All of the white characters are depicted as saints. The foreign and Thai characters simply recall shocking stories of survival and loss, become extras or represent the high number of corpses. Films like Babel and Contagion provide a more in-depth study of serious political/environmental issues. Despite these complaints, the story itself is what propels this film. The film is tonally divided between several important parts. The first act combines the ‘before’ and ‘during’ stages of this disaster. It’s a tense examination of this ostensibly happy family. Complaints about the house alarm, junk food and work-lives back home may seem petty, but these conversations create an identifiable dynamic between all five family members. The Christmas Day scenes, including a haunting lantern ceremony, reveal a lot about this family. Despite constant reminders of the on-coming disaster, these scenes also concentrate on the ocean’s true power. This leads up to the disaster itself. It’s a climactic and truly brutal set piece. The ocean hits with a terrifying force as people struggle to survive its wrath. This intricate sequence may, however, hit too hard for people still affected by this disaster.
“Lucas, look at this place. They’re so busy in here. You get to go and do something. Go help people. You’re good at it.” (Maria (Naomi Watts), The Impossible).
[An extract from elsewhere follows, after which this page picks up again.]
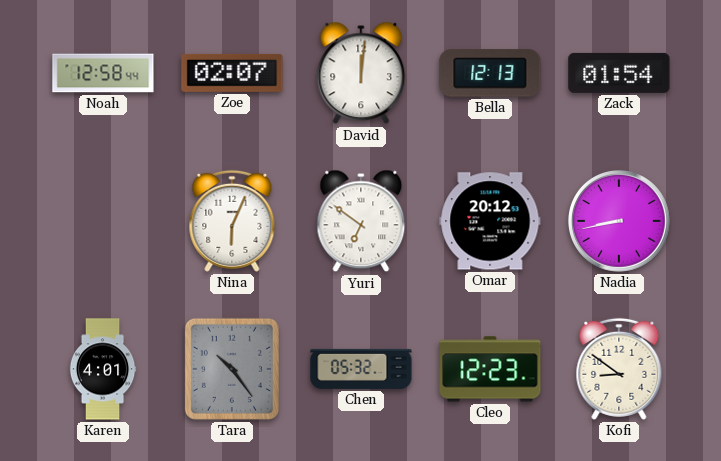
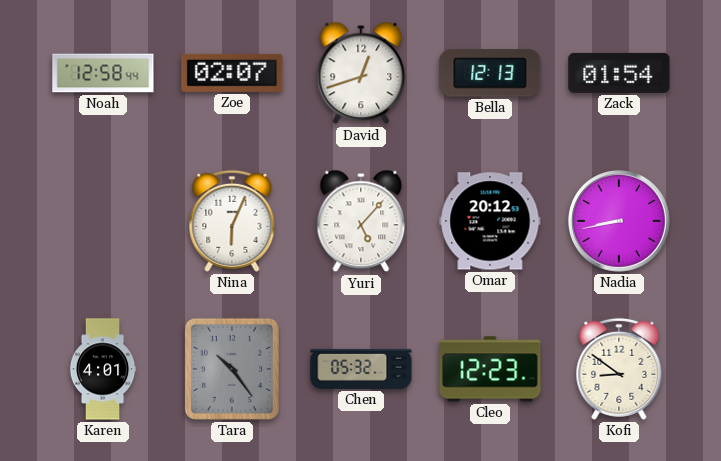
David: 12:01 -> 12:42
Yuri: 6:51 -> 5:07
Bayona has a keen-eye for both authenticity and cinematography. The aftermath is where waves of emotion hit hardest. The immense destruction becomes truly visceral and dangerous. Captured in a panoramic format, Maria and Lucas fight for survival amongst debris, bodies and infection. These sequences are aided by the stunning and horrific make-up effects. Bruises, cuts and grazes are emphasised as blood trickles across every character’s skin. The last two-thirds show how courageous acts were vital during this harrowing catastrophe. Despite The Impossible’s brave depiction of nightmarish events, its over-sentimentality stands out. This is partly due to the, at points, manipulative score. Meanwhile, some of the coincidences and directorial tricks become slightly tiresome. Despite this, the performances truly stand out here. Watts provides the greatest performance of her career. Portraying a weakened and scared individual, she becomes a powerful presence. McGregor is once again charismatic in an emotionally charged role. His character becomes a symbol of hope when all is lost. Meanwhile, Tom Holland proves, on his début, that he is a young actor to look out for.
At points all too sentimental, this story of hope and loss is an untimely reminder of how humanity should operate. Stellar performances and direction are the film’s greatest assets, providing a range and beauty rarely seen in a big-budget production.